Top of Supplied material
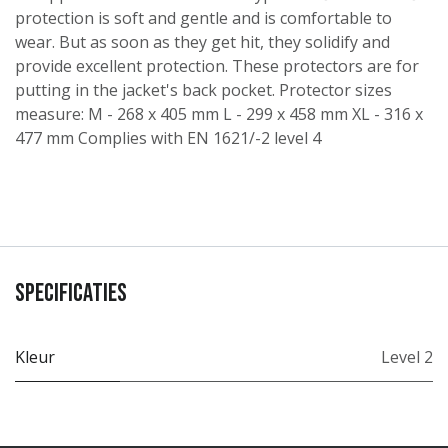
protection is soft and gentle and is comfortable to
wear. But as soon as they get hit, they solidify and
provide excellent protection. These protectors are for
putting in the jacket's back pocket. Protector sizes
measure: M - 268 x 405 mm L - 299 x 458 mm XL - 316 x
477 mm Complies with EN 1621/-2 level 4
Specificaties
Kleur
Level 2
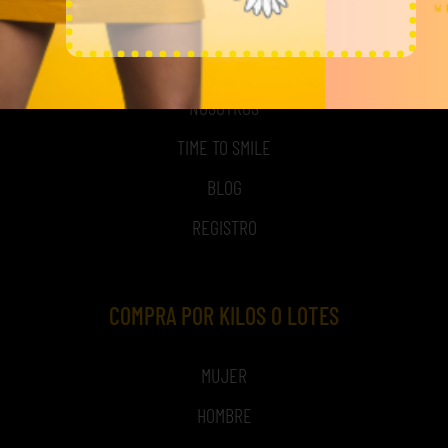
MI CUENTA
ACCESO A MI CUENTA
NOSOTROS
TIME TO SMILE
BLOG
REGISTRO
COMPRA POR KILOS O LOTES
MUJER
HOMBRE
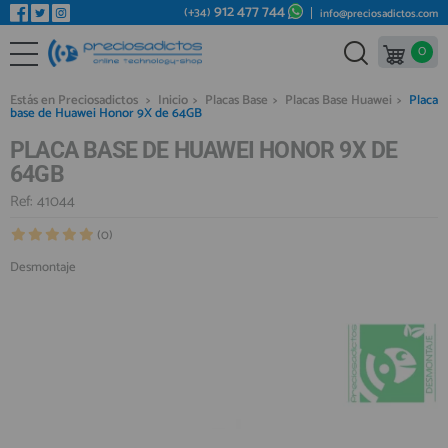
912 477 744
(+34)
info@preciosadictos.com
0
REPUESTOS MÓVILES
Bienvenid@ otra vez
YA SOY CLIENTE
REPUESTOS TABLET
Estás en Preciosadictos
>
Inicio
>
Placas Base
>
Placas Base Huawei
>
Placa
base de Huawei Honor 9X de 64GB
REPUESTOS RELOJES INTELIGENTES
PLACA BASE DE HUAWEI HONOR 9X DE
REPUESTOS VIDEOCONSOLAS
64GB
REPUESTOS MACBOOK
Ref: 41044
Recordarme
¿Olvidó su contraseña?
Recordar aquí
REPUESTOS OTROS DISPOSITIVOS
(0)
Desmontaje
REPUESTOS PORTÁTILES
HERRAMIENTAS REPARACIÓN
IC CHIP / FPC
PLACAS BASE
Regístrate en un momento
¿ERES NUEVO?
MÓVILES REACONDICIONADOS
Bottom of Supplied material
### Problem statement
Each line from the one containing "REPUESTOS TABLET" through the last line of the entries above is to be returned exactly, and no others.

### Answer box
REPUESTOS TABLET
Estás en Preciosadictos
>
Inicio
>
Placas Base
>
Placas Base Huawei
>
Placa
base de Huawei Honor 9X de 64GB
REPUESTOS RELOJES INTELIGENTES
PLACA BASE DE HUAWEI HONOR 9X DE
REPUESTOS VIDEOCONSOLAS
64GB
REPUESTOS MACBOOK
Ref: 41044
Recordarme
¿Olvidó su contraseña?
Recordar aquí
REPUESTOS OTROS DISPOSITIVOS
(0)
Desmontaje
REPUESTOS PORTÁTILES
HERRAMIENTAS REPARACIÓN
IC CHIP / FPC
PLACAS BASE
Regístrate en un momento
¿ERES NUEVO?
MÓVILES REACONDICIONADOS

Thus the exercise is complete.